• **What is being asked**
After locating the line with "sustentación de toda conversación para la" in the data that follows, return it and every later line exactly, up to and including the line with "como la tiene con nosotros.".

═══ Information ═══

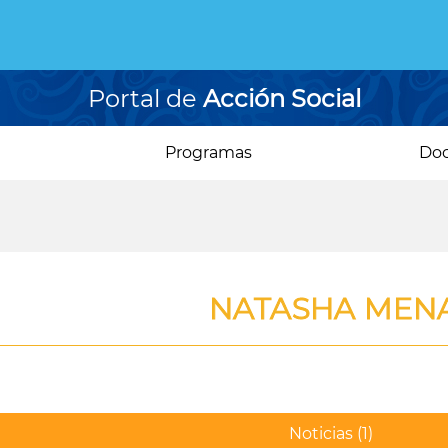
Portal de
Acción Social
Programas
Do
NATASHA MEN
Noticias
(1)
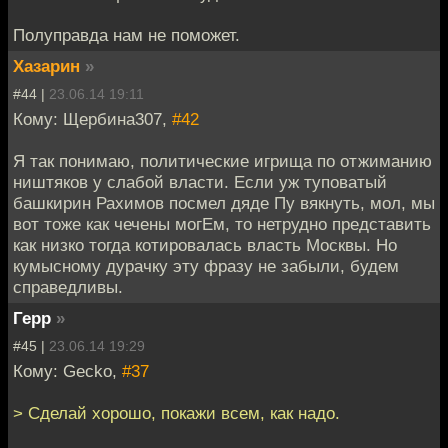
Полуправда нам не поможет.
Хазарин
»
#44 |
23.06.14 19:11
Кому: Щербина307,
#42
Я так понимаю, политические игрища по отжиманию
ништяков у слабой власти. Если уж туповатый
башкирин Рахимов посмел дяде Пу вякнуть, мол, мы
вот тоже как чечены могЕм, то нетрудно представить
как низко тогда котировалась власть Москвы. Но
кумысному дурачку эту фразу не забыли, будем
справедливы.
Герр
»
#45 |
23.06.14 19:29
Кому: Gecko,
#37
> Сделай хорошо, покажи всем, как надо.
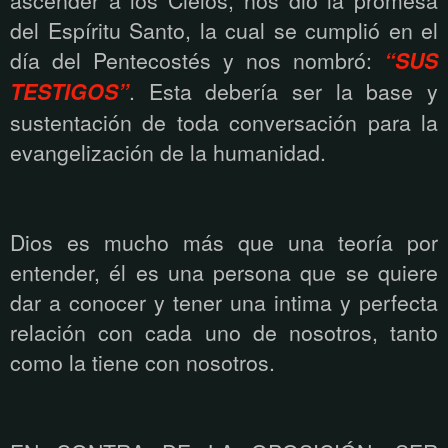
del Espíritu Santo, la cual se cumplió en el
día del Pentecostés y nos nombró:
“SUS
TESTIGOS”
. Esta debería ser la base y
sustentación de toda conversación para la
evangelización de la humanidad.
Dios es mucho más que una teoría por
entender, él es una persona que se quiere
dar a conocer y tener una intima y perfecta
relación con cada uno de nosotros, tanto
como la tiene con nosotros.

═══
═══ Information ═══

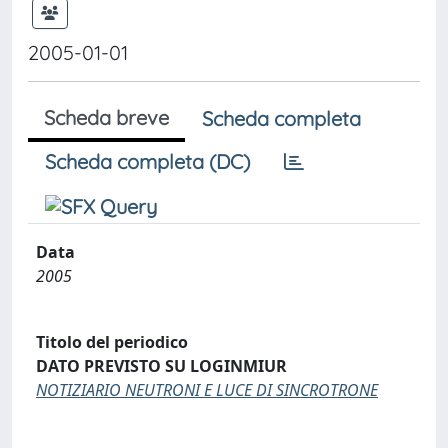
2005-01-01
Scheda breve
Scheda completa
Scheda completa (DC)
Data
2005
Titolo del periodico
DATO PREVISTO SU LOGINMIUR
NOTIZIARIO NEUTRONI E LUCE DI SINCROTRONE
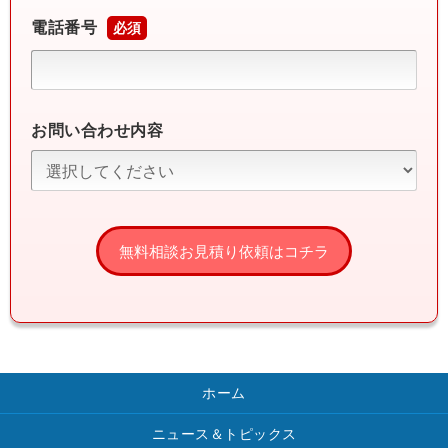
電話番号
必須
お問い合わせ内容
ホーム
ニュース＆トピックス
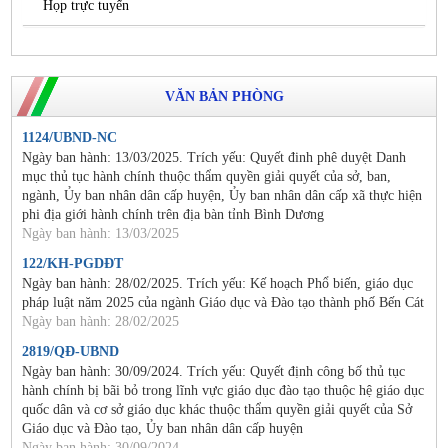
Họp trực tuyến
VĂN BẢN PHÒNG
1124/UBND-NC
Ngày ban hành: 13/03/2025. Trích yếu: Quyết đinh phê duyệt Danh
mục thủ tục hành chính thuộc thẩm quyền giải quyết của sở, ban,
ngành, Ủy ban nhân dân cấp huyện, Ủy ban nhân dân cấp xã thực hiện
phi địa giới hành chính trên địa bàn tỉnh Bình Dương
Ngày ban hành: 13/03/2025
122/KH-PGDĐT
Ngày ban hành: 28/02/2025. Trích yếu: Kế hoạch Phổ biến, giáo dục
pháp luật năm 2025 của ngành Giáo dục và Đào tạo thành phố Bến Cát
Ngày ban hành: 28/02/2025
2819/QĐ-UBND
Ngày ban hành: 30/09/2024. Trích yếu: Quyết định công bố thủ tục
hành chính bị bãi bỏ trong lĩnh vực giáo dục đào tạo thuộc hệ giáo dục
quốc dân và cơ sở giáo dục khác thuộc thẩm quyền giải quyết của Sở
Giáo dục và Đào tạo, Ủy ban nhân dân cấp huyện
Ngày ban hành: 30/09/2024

═══

• **Solution to the problem**
sustentación de toda conversación para la
evangelización de la humanidad.
Dios es mucho más que una teoría por
entender, él es una persona que se quiere
dar a conocer y tener una intima y perfecta
relación con cada uno de nosotros, tanto
como la tiene con nosotros.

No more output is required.